I started by cutting a groove in the pieces that I needed to take aout with a circular saw. I also drilled a hole on the end so that I wouldn't be cutting too close to the end with my circular saw (didn't want to damage the adjoining piece).
This is the circular saw I used. I borrowed it from my freind Easy Rider. I lent Easy Rider and his fiance, Maple Leaf, a mitre saw that I wasn't using so they could do some molding at their place and I borrowed their circular saw to do this project. By the way, there's nothing wrong with your monitor. That saw has a freakin' laser attacthed to its head.
That's almost as good as a shark with a freakin' laser attatched to its head.
I should mention that I am old fashioned and I don't have ANY cordless tools (except for a cordless screwdriver that I have no idea how it came into my posession). I only use stuff with cords because I don't think cordless has the power I need. I usually think that if something's not working out, I just need a bigger, more powerful tool and I can get the job done. But this cordless worked surprisingly well. Maybe I'll give up my dinosaur ways and get a cordless drill next.
After I cut a gouge in the wood with the circular saw, I chiseled out the planck that I needed to remove. This was pretty difficult since the chinese chisels I got from Harbor Freight kinda' sucked. I have gotten good stuff from them in the past, but these chisels really suck the big onee.
Then I pried it out with a chisel and/or pry bar.
This is the drill I used. It's a Black & Decker Firestorm series. I don't mind giving them a free plug (but I would whore myself and endorse them for cash if they offered it). I also have an angle grinder and jigsaw by B&D Firestorm. It's nice suff, definitely worth the money.
Here is a simulation of what it looks like to pry the wood out with the pry bar (if you have invisible hands).

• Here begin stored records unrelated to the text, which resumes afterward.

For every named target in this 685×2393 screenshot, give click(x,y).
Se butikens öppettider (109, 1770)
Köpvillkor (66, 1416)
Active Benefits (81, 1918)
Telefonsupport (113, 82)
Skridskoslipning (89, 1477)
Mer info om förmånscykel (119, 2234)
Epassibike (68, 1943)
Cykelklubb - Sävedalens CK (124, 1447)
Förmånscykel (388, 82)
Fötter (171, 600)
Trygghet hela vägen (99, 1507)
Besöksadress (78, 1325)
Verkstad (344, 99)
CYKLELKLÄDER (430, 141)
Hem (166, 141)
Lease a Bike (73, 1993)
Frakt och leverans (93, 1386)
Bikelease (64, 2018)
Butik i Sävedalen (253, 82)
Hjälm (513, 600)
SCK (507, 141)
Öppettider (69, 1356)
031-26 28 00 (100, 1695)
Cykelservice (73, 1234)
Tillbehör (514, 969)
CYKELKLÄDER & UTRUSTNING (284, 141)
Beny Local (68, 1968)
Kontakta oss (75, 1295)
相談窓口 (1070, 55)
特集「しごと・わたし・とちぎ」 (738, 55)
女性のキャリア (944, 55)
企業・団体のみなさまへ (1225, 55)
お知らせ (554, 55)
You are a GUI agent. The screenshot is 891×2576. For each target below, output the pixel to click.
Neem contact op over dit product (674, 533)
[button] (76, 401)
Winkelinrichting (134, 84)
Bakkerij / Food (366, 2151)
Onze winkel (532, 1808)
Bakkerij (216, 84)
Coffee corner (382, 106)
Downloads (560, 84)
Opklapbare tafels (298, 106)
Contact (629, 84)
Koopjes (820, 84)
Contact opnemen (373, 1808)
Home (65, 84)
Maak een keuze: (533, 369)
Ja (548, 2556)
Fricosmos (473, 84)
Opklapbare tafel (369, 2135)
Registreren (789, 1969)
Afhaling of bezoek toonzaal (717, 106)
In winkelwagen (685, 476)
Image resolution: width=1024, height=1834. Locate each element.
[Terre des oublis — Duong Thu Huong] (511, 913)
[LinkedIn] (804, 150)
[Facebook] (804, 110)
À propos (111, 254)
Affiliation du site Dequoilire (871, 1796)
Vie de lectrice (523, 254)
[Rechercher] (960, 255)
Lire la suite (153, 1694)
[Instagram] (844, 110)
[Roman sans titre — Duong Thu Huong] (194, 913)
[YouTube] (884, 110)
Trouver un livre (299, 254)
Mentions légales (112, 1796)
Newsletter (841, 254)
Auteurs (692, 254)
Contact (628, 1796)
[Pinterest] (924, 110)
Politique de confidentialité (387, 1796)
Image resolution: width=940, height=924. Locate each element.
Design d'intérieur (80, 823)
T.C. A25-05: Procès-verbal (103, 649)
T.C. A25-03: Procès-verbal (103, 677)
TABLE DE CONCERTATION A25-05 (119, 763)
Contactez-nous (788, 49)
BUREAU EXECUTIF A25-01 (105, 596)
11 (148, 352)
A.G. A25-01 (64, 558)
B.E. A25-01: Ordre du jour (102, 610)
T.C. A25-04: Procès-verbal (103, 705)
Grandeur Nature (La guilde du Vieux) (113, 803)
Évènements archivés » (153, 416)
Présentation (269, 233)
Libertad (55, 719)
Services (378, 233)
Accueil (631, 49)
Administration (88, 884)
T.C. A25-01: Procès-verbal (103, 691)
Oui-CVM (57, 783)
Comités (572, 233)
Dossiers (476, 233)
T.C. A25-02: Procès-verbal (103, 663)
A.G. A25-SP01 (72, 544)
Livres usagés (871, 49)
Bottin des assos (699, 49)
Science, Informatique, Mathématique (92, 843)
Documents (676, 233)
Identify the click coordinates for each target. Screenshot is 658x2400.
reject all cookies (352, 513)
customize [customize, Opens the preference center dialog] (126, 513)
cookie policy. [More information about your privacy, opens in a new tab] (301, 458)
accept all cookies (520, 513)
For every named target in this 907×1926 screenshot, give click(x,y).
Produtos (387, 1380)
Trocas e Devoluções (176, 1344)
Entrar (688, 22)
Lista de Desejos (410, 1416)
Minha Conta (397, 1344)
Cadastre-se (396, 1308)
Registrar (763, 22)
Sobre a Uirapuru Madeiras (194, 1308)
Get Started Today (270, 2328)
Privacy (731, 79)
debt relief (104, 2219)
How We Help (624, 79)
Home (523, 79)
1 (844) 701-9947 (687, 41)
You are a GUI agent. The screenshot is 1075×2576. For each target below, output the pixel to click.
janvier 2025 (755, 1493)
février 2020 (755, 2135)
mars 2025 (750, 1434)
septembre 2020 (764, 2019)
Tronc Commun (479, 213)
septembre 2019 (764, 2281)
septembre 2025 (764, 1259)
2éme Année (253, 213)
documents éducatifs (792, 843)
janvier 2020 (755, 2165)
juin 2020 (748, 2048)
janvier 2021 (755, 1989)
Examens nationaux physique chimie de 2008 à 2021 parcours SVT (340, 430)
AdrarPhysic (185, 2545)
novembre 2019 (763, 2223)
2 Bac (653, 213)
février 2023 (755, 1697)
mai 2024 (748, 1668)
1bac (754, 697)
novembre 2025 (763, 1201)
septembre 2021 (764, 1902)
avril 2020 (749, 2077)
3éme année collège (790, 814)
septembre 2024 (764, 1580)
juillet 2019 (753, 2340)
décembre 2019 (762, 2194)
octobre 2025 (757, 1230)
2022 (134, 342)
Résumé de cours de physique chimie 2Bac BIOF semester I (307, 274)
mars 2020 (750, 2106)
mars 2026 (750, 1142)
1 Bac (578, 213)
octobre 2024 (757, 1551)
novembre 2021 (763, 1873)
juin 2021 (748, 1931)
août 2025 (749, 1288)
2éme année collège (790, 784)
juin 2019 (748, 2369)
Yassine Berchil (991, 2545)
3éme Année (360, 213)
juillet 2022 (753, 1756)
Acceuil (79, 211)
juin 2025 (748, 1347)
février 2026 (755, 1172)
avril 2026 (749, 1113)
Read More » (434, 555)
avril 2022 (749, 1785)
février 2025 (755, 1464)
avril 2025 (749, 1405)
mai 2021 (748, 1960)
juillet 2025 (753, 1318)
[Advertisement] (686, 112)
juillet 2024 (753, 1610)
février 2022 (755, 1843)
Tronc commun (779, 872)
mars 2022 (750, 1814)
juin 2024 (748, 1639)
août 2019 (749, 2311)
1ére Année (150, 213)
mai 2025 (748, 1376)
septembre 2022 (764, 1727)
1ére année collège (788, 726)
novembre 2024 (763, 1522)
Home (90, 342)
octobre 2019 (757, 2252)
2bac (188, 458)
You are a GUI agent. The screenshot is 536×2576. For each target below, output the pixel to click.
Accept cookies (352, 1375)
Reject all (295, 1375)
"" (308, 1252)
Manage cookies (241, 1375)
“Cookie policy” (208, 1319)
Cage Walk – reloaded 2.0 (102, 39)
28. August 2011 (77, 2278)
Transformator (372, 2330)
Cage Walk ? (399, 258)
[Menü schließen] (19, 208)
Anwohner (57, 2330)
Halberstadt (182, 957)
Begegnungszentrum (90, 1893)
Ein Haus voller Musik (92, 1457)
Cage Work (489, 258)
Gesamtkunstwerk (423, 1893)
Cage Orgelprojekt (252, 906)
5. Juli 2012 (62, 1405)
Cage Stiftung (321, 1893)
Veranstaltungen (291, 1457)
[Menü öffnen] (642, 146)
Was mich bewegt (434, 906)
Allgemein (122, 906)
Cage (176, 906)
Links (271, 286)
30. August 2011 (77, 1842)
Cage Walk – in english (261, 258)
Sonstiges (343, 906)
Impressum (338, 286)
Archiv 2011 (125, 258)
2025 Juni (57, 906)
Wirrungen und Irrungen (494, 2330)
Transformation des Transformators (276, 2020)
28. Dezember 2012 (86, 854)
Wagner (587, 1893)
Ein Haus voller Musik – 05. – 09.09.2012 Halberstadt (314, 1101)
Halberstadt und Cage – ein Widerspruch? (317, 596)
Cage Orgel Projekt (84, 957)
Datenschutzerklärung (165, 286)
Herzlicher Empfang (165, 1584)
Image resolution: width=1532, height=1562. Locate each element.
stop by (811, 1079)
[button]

On the new replacement piceces of wood, I cut the tongue and the bottom half of the groove off so that I could drop the wood into the existing holes. Without cutting the toungues and grooves of, I wouldn't have been able to wedge them in.
Okay, I couldn't figure out how to fix that hole without spending a half a day bracing it from underneath. Then I had a good idea. It was bordeline genius, if I do say so myself. I added these deck supports underneath. It's at least as strong as 3/4" plywood. and I installed it in like 45 seconds...Sweet!
Then I carefully cut around the pipe and finished fixing the hole with new boards.
Like this....now all I have to do is re-connect the radiator and I can blog without the help of the little space heater that could.